Medical students are “not taught activity benefits” BBC News has reported, based on a survey checking how many UK medical schools provided their students with information on the health benefits of physical activity.

This led The Daily Telegraph to claim “Doctors are failing to advise patients on the benefits of exercise because its teaching is ‘sparse or non-existent’ in medical schools”.

The survey assessed the provision of physical activity teaching in the curricula of all UK medical schools. The survey results uncovered what the authors call “alarming findings”, showing that there is widespread omission of basic teaching elements, such as the guidelines of the Chief Medical Officer (CMO) on physical activity.

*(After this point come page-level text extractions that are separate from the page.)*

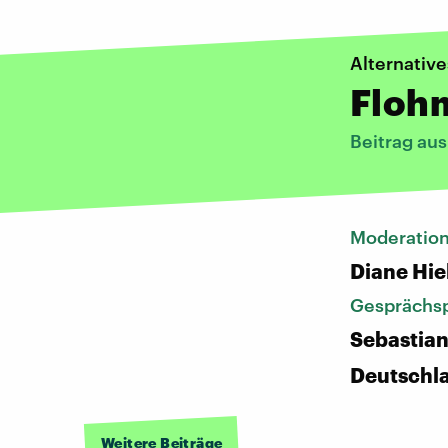
Alternativ
Floh
Beitrag au
Moderatio
Diane Hie
Gesprächsp
Sebastian
Deutschl
Weitere Beiträge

The survey found that just under half of the schools (44%) did not teach the CMO guidelines to their students.

The current study follows an earlier article by two of the same authors, in which they presented the exercise recommendations given by 39 national guidelines. The authors argued that medical professionals have a duty of care to promote exercise as inactivity is a known risk factor for many chronic diseases, such as heart disease. They suggested that one of the problems may be a lack of education on exercise in medical schools, which seems to be a valid criticism given the results of the survey.

The authors conclude that there is an urgent need for physical activity teaching to be adequately included in medical school education.

While this is a worthy call to action for doctors and medical educators and highlights the need for further research into the best ways of promoting physical activity, it is not exacting evidence that standards of medical education are poor or that doctors are neglecting to offer sensible and straightforward exercise advice to their patients.